Over the door leading to the courtyard were inscribed the words in Latin, “Here is an open field for talent; appreciative recognition is assured to the deserving; diligent application is honored with due rewards.”
The average classroom was much smaller, and held approximately 56 desks. New features had been introduced like “battery blackboards” that provided more than one surface of natural slate and slid up and down like windows; wall maps and wall charts. The new chemistry and botany labs also had soapstone sinks and hoods to remove odors.
In 1922, Boston Latin School relocated from Warren Avenue to a new Boston Latin School on Avenue Louis Pasteur. Constructed at a cost of $950,000, the building was dedicated on May 18, 1923. The rear yards of Boston Latin and Girls’ Latin were separated only by a street named Palace Road.
Girls’ Latin School expanded from approximately 421 students in 1907 to over 1,200 students in 1955 within the Huntington Avenue building.
In 1924, The Normal School became The Teachers College of the City of Boston. The Massachusetts Board of Education took over the responsibility of operating this teacher’s college to provide financial relief to the City of Boston. In return, the City of Boston agreed to deed the entire Huntington Avenue Building including the Girls’ Latin School buildings and the park area in front to the State.
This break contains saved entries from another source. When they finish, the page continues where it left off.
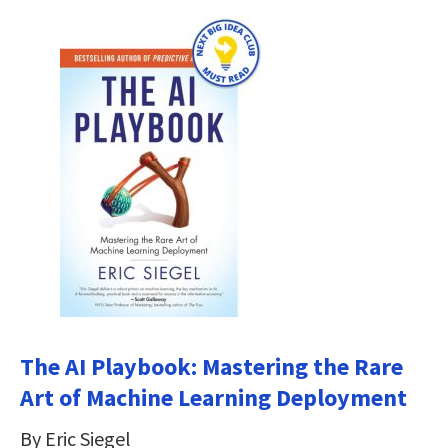
The AI Playbook: Mastering the Rare
Art of Machine Learning Deployment
By Eric Siegel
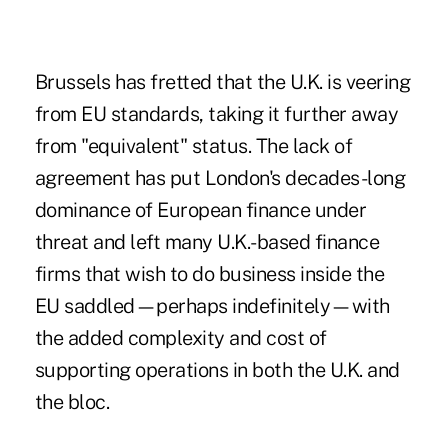
Brussels has fretted that the U.K. is veering
from EU standards, taking it further away
from "equivalent" status. The lack of
agreement has put London's decades-long
dominance of European finance under
threat and left many U.K.-based finance
firms that wish to do business inside the
EU saddled—perhaps indefinitely—with
the added complexity and cost of
supporting operations in both the U.K. and
the bloc.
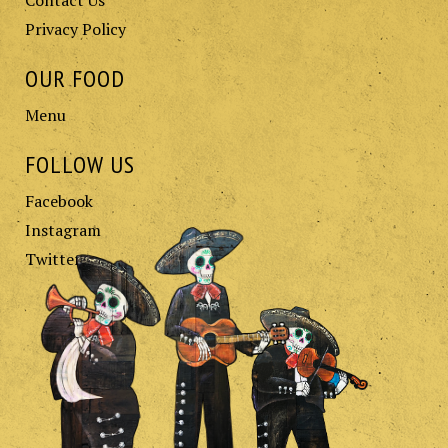
Privacy Policy
OUR FOOD
Menu
FOLLOW US
Facebook
Instagram
Twitter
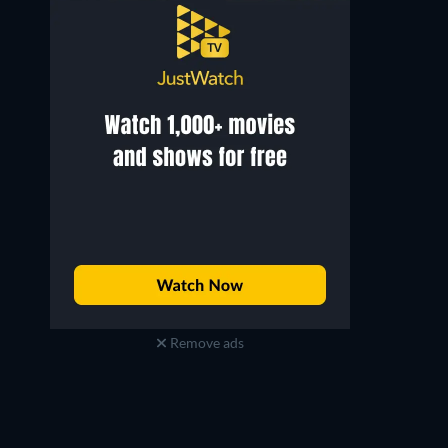
Remove ads
Jorma Tommila
Minna Turunen
Antero Kraft
Ifigenia Multanen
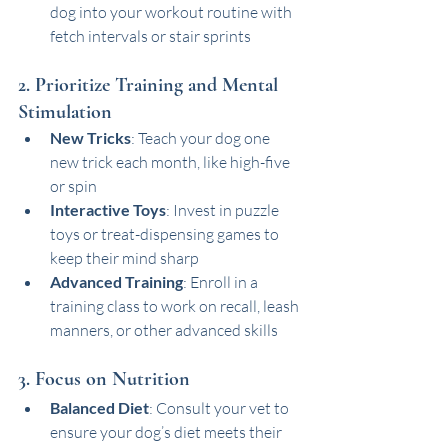
dog into your workout routine with 
fetch intervals or stair sprints
2. Prioritize Training and Mental 
Stimulation
New Tricks
: Teach your dog one 
new trick each month, like high-five 
or spin
Interactive Toys
: Invest in puzzle 
toys or treat-dispensing games to 
keep their mind sharp
Advanced Training
: Enroll in a 
training class to work on recall, leash 
manners, or other advanced skills
3. Focus on Nutrition
Balanced Diet
: Consult your vet to 
ensure your dog’s diet meets their 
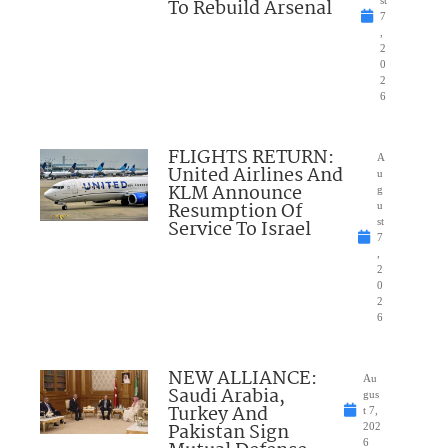
To Rebuild Arsenal
7
,
2
0
2
6
FLIGHTS RETURN:
A
United Airlines And
u
KLM Announce
g
Resumption Of
u
Service To Israel
st
7
,
2
0
2
6
NEW ALLIANCE:
Au
Saudi Arabia,
gus
Turkey And
t 7,
Pakistan Sign
202
6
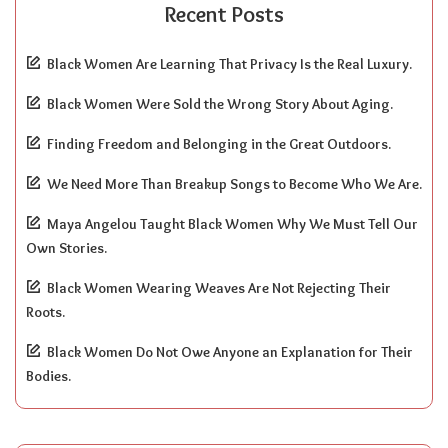
Recent Posts
Black Women Are Learning That Privacy Is the Real Luxury.
Black Women Were Sold the Wrong Story About Aging.
Finding Freedom and Belonging in the Great Outdoors.
We Need More Than Breakup Songs to Become Who We Are.
Maya Angelou Taught Black Women Why We Must Tell Our
Own Stories.
Black Women Wearing Weaves Are Not Rejecting Their
Roots.
Black Women Do Not Owe Anyone an Explanation for Their
Bodies.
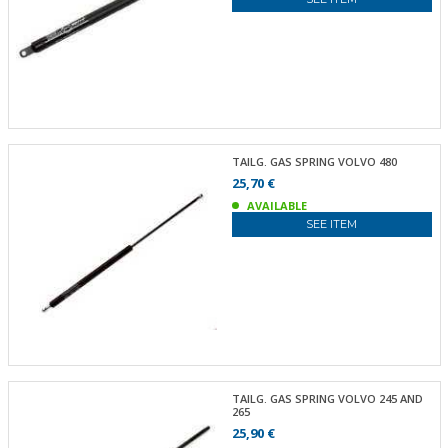
TAILG. GAS SPRING VOLVO 480
25,70 €
AVAILABLE
SEE ITEM
TAILG. GAS SPRING VOLVO 245 AND
265
25,90 €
On August 12, 1952, Girls’ Latin School’s building was transferred to the state for $1.00; approved by the Mayor John B. Hynes and 4/5ths of school committee. Teachers College of the City of Boston became the State Teachers College at Boston. The State Board of Education entered into a “Use Permit” with the City of Boston so that GLS could rent the property for classes until June 30, 1953 with the understanding that by 1955, “that some provision would be made for the housing of the school in other school property in the City of Boston”. In January 1955, the School Committee asked the State to extend the “Use Permit” but they refused despite the protests of prominent citizens and vigorous efforts by the alumnae.
On Friday June 24, 1955 the final day of classes was held at the building.
In 1983, The Massachusetts College of Art took over the Girls’ Latin School and Normal School buildings and began a program of renovation and new construction. The original entrance to Girls’ Latin was altered to allow the construction of a new thirteen story Tower Building; however, Girls’ Latin School Building remains intact behind the Tower. The assembly hall was recently renamed The Pozen Center.
4. Codman Square 1955-1981 Talbot Avenue Codman Square, Dorchester
The next home of GLS, the Dorchester High School building in Codman Square, was originally completed in 1901and it had been in use for over five decades. The Codman Square building sat on a tight triangle of land, the apex extending out to the middle of the square at Washington Street; one triangle side being Talbot Avenue and the other, Centre Street. The land was purchased in 1896, but construction did not start for two years due to the difficult shape of the 60,000-square-foot (5,600 m2) site. The first proposed school building was rejected. The approved design was by Hartwell, Richardson & Driver was Renaissance revival in style. The building’s exterior was a distinctive yellow brick called buff brick, accented by limestone lintels and trim. On each of four floors, a wide main corridor ran the length of the building parallel to Talbot Avenue. Two broad sets of ornamental stairs extended from the basement to the fourth floor.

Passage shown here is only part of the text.